§ **WHAT IS NEEDED**
In the data below, find the line containing "проблем, но куда же без них)" and the line containing "con ellos viaja por Europa.", then reproduce them and every line between, exactly. Omit pictures.
(DATA SHOWN)
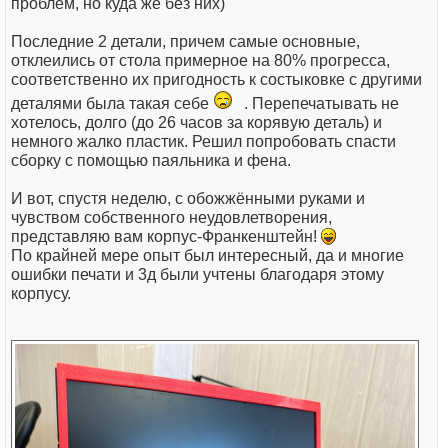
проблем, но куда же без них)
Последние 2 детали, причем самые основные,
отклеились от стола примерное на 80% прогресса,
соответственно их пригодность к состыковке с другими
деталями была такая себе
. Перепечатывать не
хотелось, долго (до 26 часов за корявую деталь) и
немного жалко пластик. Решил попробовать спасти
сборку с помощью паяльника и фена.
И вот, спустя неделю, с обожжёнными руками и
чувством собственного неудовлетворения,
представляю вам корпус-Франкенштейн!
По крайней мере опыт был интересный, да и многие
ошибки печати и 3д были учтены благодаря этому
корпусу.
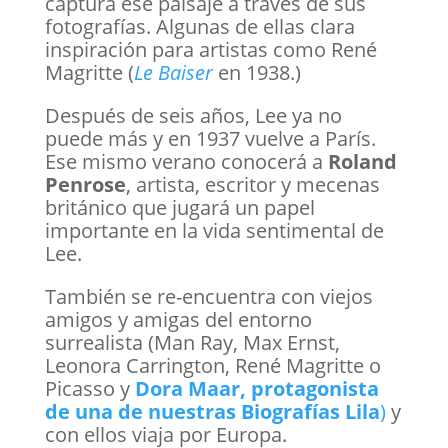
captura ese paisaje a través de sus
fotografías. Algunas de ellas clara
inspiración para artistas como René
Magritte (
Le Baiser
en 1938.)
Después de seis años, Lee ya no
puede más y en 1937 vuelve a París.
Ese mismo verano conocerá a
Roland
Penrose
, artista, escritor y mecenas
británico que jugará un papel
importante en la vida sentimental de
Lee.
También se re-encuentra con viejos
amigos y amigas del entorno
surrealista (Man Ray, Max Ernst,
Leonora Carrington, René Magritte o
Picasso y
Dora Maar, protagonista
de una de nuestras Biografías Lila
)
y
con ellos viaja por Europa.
(End DATA SHOWN)
(DATA SHOWN)
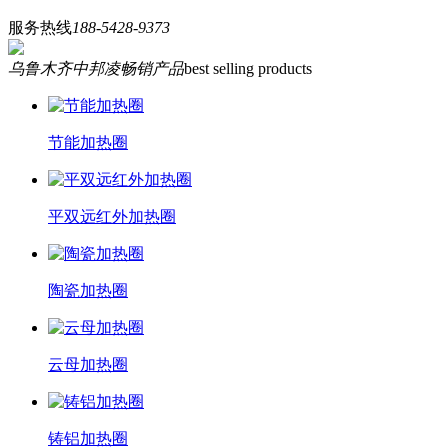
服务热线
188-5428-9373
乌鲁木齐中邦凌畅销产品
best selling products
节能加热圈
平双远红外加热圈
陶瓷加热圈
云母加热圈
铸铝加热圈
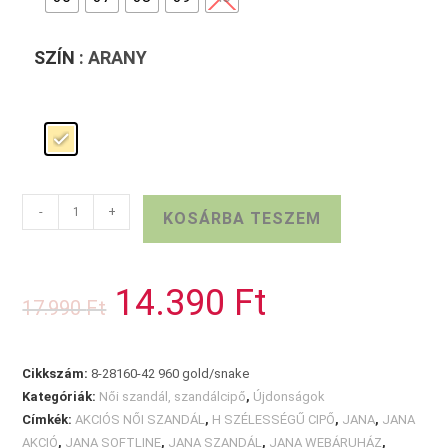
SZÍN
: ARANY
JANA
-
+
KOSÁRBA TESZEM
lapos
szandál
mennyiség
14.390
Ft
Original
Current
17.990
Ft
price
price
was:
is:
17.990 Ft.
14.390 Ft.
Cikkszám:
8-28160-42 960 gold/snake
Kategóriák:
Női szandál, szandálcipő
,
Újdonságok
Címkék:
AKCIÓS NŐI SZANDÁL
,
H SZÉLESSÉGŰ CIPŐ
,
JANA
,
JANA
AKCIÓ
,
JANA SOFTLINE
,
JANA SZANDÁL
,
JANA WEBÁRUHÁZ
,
(End DATA SHOWN)
(DATA SHOWN)
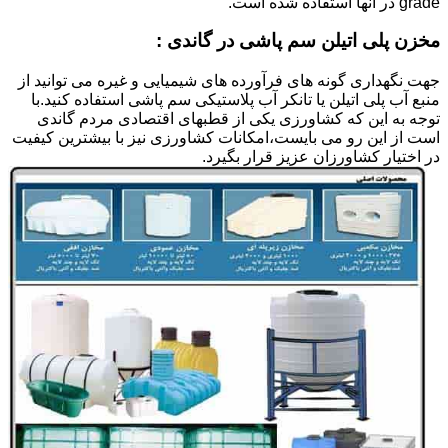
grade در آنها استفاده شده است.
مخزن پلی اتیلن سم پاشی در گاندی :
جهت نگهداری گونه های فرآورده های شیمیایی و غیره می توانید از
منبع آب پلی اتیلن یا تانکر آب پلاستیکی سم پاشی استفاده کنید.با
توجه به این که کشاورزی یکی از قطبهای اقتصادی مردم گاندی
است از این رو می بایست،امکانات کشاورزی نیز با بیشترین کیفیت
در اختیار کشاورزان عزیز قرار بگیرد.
(End DATA SHOWN)
§ **COMPLETED TASK**
проблем, но куда же без них)
Последние 2 детали, причем самые основные,
отклеились от стола примерное на 80% прогресса,
соответственно их пригодность к состыковке с другими
деталями была такая себе
. Перепечатывать не
хотелось, долго (до 26 часов за корявую деталь) и
немного жалко пластик. Решил попробовать спасти
сборку с помощью паяльника и фена.
И вот, спустя неделю, с обожжёнными руками и
чувством собственного неудовлетворения,
представляю вам корпус-Франкенштейн!
По крайней мере опыт был интересный, да и многие
ошибки печати и 3д были учтены благодаря этому
корпусу.
captura ese paisaje a través de sus
fotografías. Algunas de ellas clara
inspiración para artistas como René
Magritte (
Le Baiser
en 1938.)
Después de seis años, Lee ya no
puede más y en 1937 vuelve a París.
Ese mismo verano conocerá a
Roland
Penrose
, artista, escritor y mecenas
británico que jugará un papel
importante en la vida sentimental de
Lee.
También se re-encuentra con viejos
amigos y amigas del entorno
surrealista (Man Ray, Max Ernst,
Leonora Carrington, René Magritte o
Picasso y
Dora Maar, protagonista
de una de nuestras Biografías Lila
)
y
con ellos viaja por Europa.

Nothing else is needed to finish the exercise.